--- Given records ---

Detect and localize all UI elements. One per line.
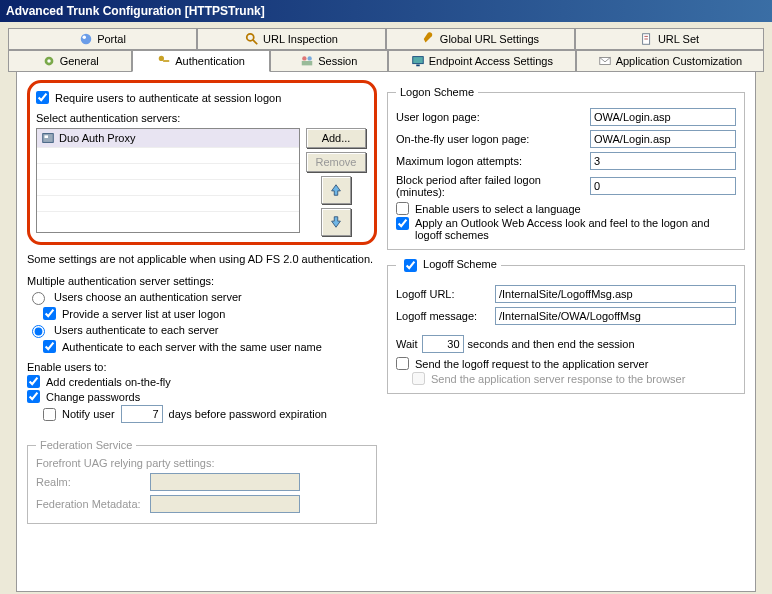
logoff-url-input[interactable] <box>495 285 736 303</box>
arrow-down-icon <box>329 215 343 229</box>
keys-icon <box>157 54 171 68</box>
change-pw-label: Change passwords <box>46 391 140 403</box>
server-icon <box>41 131 55 145</box>
change-pw-checkbox[interactable] <box>27 390 40 403</box>
tabs: Portal URL Inspection Global URL Setting… <box>0 22 772 592</box>
logoff-url-label: Logoff URL: <box>396 288 491 300</box>
tab-portal[interactable]: Portal <box>8 28 197 50</box>
logon-scheme-fieldset: Logon Scheme User logon page: On-the-fly… <box>387 86 745 250</box>
add-cred-label: Add credentials on-the-fly <box>46 376 171 388</box>
window-titlebar: Advanced Trunk Configuration [HTTPSTrunk… <box>0 0 772 22</box>
tab-url-set[interactable]: URL Set <box>575 28 764 50</box>
send-logoff-label: Send the logoff request to the applicati… <box>415 358 648 370</box>
add-cred-checkbox[interactable] <box>27 375 40 388</box>
envelope-icon <box>598 54 612 68</box>
fed-meta-label: Federation Metadata: <box>36 498 146 510</box>
enable-lang-label: Enable users to select a language <box>415 203 581 215</box>
document-icon <box>640 32 654 46</box>
notify-user-label: Notify user <box>62 408 115 420</box>
tab-endpoint[interactable]: Endpoint Access Settings <box>388 50 576 72</box>
move-down-button[interactable] <box>321 208 351 236</box>
svg-point-12 <box>308 56 312 60</box>
provide-list-checkbox[interactable] <box>43 307 56 320</box>
notify-user-checkbox[interactable] <box>43 408 56 421</box>
svg-point-11 <box>302 56 306 60</box>
svg-point-8 <box>47 59 51 63</box>
logoff-scheme-fieldset: Logoff Scheme Logoff URL: Logoff message… <box>387 256 745 394</box>
radio-users-each-label: Users authenticate to each server <box>54 324 218 336</box>
block-period-label: Block period after failed logon (minutes… <box>396 174 586 198</box>
wait-input[interactable] <box>422 335 464 353</box>
svg-rect-15 <box>416 65 420 67</box>
tab-global-url[interactable]: Global URL Settings <box>386 28 575 50</box>
fed-meta-input <box>150 495 300 513</box>
remove-server-button[interactable]: Remove <box>306 152 366 172</box>
federation-legend: Federation Service <box>36 439 136 451</box>
svg-point-1 <box>83 36 87 40</box>
svg-point-0 <box>81 34 92 45</box>
radio-users-choose-label: Users choose an authentication server <box>54 291 242 303</box>
logoff-msg-input[interactable] <box>495 307 736 325</box>
tab-general[interactable]: General <box>8 50 132 72</box>
auth-same-name-label: Authenticate to each server with the sam… <box>62 341 322 353</box>
auth-server-list[interactable]: Duo Auth Proxy <box>36 128 300 233</box>
onfly-page-label: On-the-fly user logon page: <box>396 133 586 145</box>
tab-url-inspection[interactable]: URL Inspection <box>197 28 386 50</box>
svg-rect-13 <box>302 61 313 65</box>
send-app-resp-label: Send the application server response to … <box>431 373 685 385</box>
require-auth-label: Require users to authenticate at session… <box>55 92 281 104</box>
svg-rect-18 <box>45 135 49 138</box>
wait-label: Wait <box>396 338 418 350</box>
svg-line-3 <box>253 40 257 44</box>
wrench-icon <box>422 32 436 46</box>
radio-users-choose[interactable] <box>32 292 45 305</box>
send-app-resp-checkbox <box>412 372 425 385</box>
send-logoff-checkbox[interactable] <box>396 357 409 370</box>
provide-list-label: Provide a server list at user logon <box>62 308 225 320</box>
multi-auth-heading: Multiple authentication server settings: <box>27 275 377 287</box>
logoff-scheme-checkbox[interactable] <box>404 259 417 272</box>
auth-same-name-checkbox[interactable] <box>43 340 56 353</box>
federation-fieldset: Federation Service Forefront UAG relying… <box>27 439 377 524</box>
realm-input <box>150 473 300 491</box>
enable-lang-checkbox[interactable] <box>396 202 409 215</box>
user-logon-page-label: User logon page: <box>396 111 586 123</box>
auth-highlight-box: Require users to authenticate at session… <box>27 80 377 245</box>
block-period-input[interactable] <box>590 177 736 195</box>
server-row-duo[interactable]: Duo Auth Proxy <box>37 129 299 148</box>
realm-label: Realm: <box>36 476 146 488</box>
move-up-button[interactable] <box>321 176 351 204</box>
tab-authentication[interactable]: Authentication <box>132 50 269 72</box>
fed-settings-label: Forefront UAG relying party settings: <box>36 457 368 469</box>
require-auth-checkbox[interactable] <box>36 91 49 104</box>
enable-users-heading: Enable users to: <box>27 361 377 373</box>
users-icon <box>300 54 314 68</box>
logon-scheme-legend: Logon Scheme <box>396 86 478 98</box>
select-servers-label: Select authentication servers: <box>36 112 368 124</box>
svg-rect-14 <box>413 57 424 64</box>
logoff-msg-label: Logoff message: <box>396 310 491 322</box>
wait-after-label: seconds and then end the session <box>468 338 635 350</box>
apply-owa-label: Apply an Outlook Web Access look and fee… <box>415 217 736 241</box>
magnifier-icon <box>245 32 259 46</box>
notify-days-after-label: days before password expiration <box>169 408 327 420</box>
notify-days-input[interactable] <box>121 405 163 423</box>
tab-app-customization[interactable]: Application Customization <box>576 50 764 72</box>
apply-owa-checkbox[interactable] <box>396 217 409 230</box>
tab-session[interactable]: Session <box>270 50 388 72</box>
onfly-page-input[interactable] <box>590 130 736 148</box>
radio-users-each[interactable] <box>32 325 45 338</box>
svg-rect-10 <box>163 60 169 62</box>
arrow-up-icon <box>329 183 343 197</box>
monitor-icon <box>411 54 425 68</box>
max-attempts-input[interactable] <box>590 152 736 170</box>
add-server-button[interactable]: Add... <box>306 128 366 148</box>
max-attempts-label: Maximum logon attempts: <box>396 155 586 167</box>
adfs-note: Some settings are not applicable when us… <box>27 253 377 265</box>
logoff-scheme-legend: Logoff Scheme <box>396 256 501 275</box>
gear-icon <box>42 54 56 68</box>
svg-point-2 <box>247 34 254 41</box>
portal-icon <box>79 32 93 46</box>
user-logon-page-input[interactable] <box>590 108 736 126</box>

---

Task to complete
If an entry holds a picture, skip the picture and print the rest of the data exactly.

Task result
Detect and localize all UI elements. One per line.
logoff-url-input[interactable] <box>495 285 736 303</box>
arrow-down-icon <box>329 215 343 229</box>
keys-icon <box>157 54 171 68</box>
change-pw-label: Change passwords <box>46 391 140 403</box>
server-icon <box>41 131 55 145</box>
change-pw-checkbox[interactable] <box>27 390 40 403</box>
tabs: Portal URL Inspection Global URL Setting… <box>0 22 772 592</box>
logoff-url-label: Logoff URL: <box>396 288 491 300</box>
tab-portal[interactable]: Portal <box>8 28 197 50</box>
logon-scheme-fieldset: Logon Scheme User logon page: On-the-fly… <box>387 86 745 250</box>
add-cred-label: Add credentials on-the-fly <box>46 376 171 388</box>
window-titlebar: Advanced Trunk Configuration [HTTPSTrunk… <box>0 0 772 22</box>
tab-url-set[interactable]: URL Set <box>575 28 764 50</box>
send-logoff-label: Send the logoff request to the applicati… <box>415 358 648 370</box>
add-cred-checkbox[interactable] <box>27 375 40 388</box>
envelope-icon <box>598 54 612 68</box>
fed-meta-label: Federation Metadata: <box>36 498 146 510</box>
enable-lang-label: Enable users to select a language <box>415 203 581 215</box>
document-icon <box>640 32 654 46</box>
notify-user-label: Notify user <box>62 408 115 420</box>
tab-endpoint[interactable]: Endpoint Access Settings <box>388 50 576 72</box>
move-down-button[interactable] <box>321 208 351 236</box>
svg-point-12 <box>308 56 312 60</box>
provide-list-checkbox[interactable] <box>43 307 56 320</box>
notify-user-checkbox[interactable] <box>43 408 56 421</box>
svg-point-11 <box>302 56 306 60</box>
svg-point-8 <box>47 59 51 63</box>
logoff-scheme-fieldset: Logoff Scheme Logoff URL: Logoff message… <box>387 256 745 394</box>
radio-users-each-label: Users authenticate to each server <box>54 324 218 336</box>
block-period-label: Block period after failed logon (minutes… <box>396 174 586 198</box>
wait-input[interactable] <box>422 335 464 353</box>
svg-rect-15 <box>416 65 420 67</box>
tab-global-url[interactable]: Global URL Settings <box>386 28 575 50</box>
fed-meta-input <box>150 495 300 513</box>
remove-server-button[interactable]: Remove <box>306 152 366 172</box>
federation-legend: Federation Service <box>36 439 136 451</box>
svg-point-1 <box>83 36 87 40</box>
svg-point-0 <box>81 34 92 45</box>
radio-users-choose-label: Users choose an authentication server <box>54 291 242 303</box>
logoff-msg-input[interactable] <box>495 307 736 325</box>
tab-general[interactable]: General <box>8 50 132 72</box>
auth-same-name-label: Authenticate to each server with the sam… <box>62 341 322 353</box>
auth-server-list[interactable]: Duo Auth Proxy <box>36 128 300 233</box>
onfly-page-label: On-the-fly user logon page: <box>396 133 586 145</box>
tab-url-inspection[interactable]: URL Inspection <box>197 28 386 50</box>
svg-rect-13 <box>302 61 313 65</box>
send-app-resp-label: Send the application server response to … <box>431 373 685 385</box>
require-auth-label: Require users to authenticate at session… <box>55 92 281 104</box>
svg-rect-18 <box>45 135 49 138</box>
wait-label: Wait <box>396 338 418 350</box>
svg-line-3 <box>253 40 257 44</box>
wrench-icon <box>422 32 436 46</box>
radio-users-choose[interactable] <box>32 292 45 305</box>
send-app-resp-checkbox <box>412 372 425 385</box>
send-logoff-checkbox[interactable] <box>396 357 409 370</box>
provide-list-label: Provide a server list at user logon <box>62 308 225 320</box>
multi-auth-heading: Multiple authentication server settings: <box>27 275 377 287</box>
logoff-scheme-checkbox[interactable] <box>404 259 417 272</box>
auth-same-name-checkbox[interactable] <box>43 340 56 353</box>
federation-fieldset: Federation Service Forefront UAG relying… <box>27 439 377 524</box>
realm-input <box>150 473 300 491</box>
enable-lang-checkbox[interactable] <box>396 202 409 215</box>
user-logon-page-label: User logon page: <box>396 111 586 123</box>
auth-highlight-box: Require users to authenticate at session… <box>27 80 377 245</box>
block-period-input[interactable] <box>590 177 736 195</box>
server-row-duo[interactable]: Duo Auth Proxy <box>37 129 299 148</box>
realm-label: Realm: <box>36 476 146 488</box>
move-up-button[interactable] <box>321 176 351 204</box>
tab-authentication[interactable]: Authentication <box>132 50 269 72</box>
fed-settings-label: Forefront UAG relying party settings: <box>36 457 368 469</box>
require-auth-checkbox[interactable] <box>36 91 49 104</box>
enable-users-heading: Enable users to: <box>27 361 377 373</box>
users-icon <box>300 54 314 68</box>
logon-scheme-legend: Logon Scheme <box>396 86 478 98</box>
select-servers-label: Select authentication servers: <box>36 112 368 124</box>
svg-rect-14 <box>413 57 424 64</box>
logoff-msg-label: Logoff message: <box>396 310 491 322</box>
wait-after-label: seconds and then end the session <box>468 338 635 350</box>
apply-owa-label: Apply an Outlook Web Access look and fee… <box>415 217 736 241</box>
magnifier-icon <box>245 32 259 46</box>
notify-days-after-label: days before password expiration <box>169 408 327 420</box>
notify-days-input[interactable] <box>121 405 163 423</box>
tab-app-customization[interactable]: Application Customization <box>576 50 764 72</box>
apply-owa-checkbox[interactable] <box>396 217 409 230</box>
tab-session[interactable]: Session <box>270 50 388 72</box>
onfly-page-input[interactable] <box>590 130 736 148</box>
radio-users-each[interactable] <box>32 325 45 338</box>
svg-rect-10 <box>163 60 169 62</box>
arrow-up-icon <box>329 183 343 197</box>
monitor-icon <box>411 54 425 68</box>
max-attempts-input[interactable] <box>590 152 736 170</box>
add-server-button[interactable]: Add... <box>306 128 366 148</box>
max-attempts-label: Maximum logon attempts: <box>396 155 586 167</box>
adfs-note: Some settings are not applicable when us… <box>27 253 377 265</box>
logoff-scheme-legend: Logoff Scheme <box>396 256 501 275</box>
gear-icon <box>42 54 56 68</box>
svg-point-2 <box>247 34 254 41</box>
portal-icon <box>79 32 93 46</box>
user-logon-page-input[interactable] <box>590 108 736 126</box>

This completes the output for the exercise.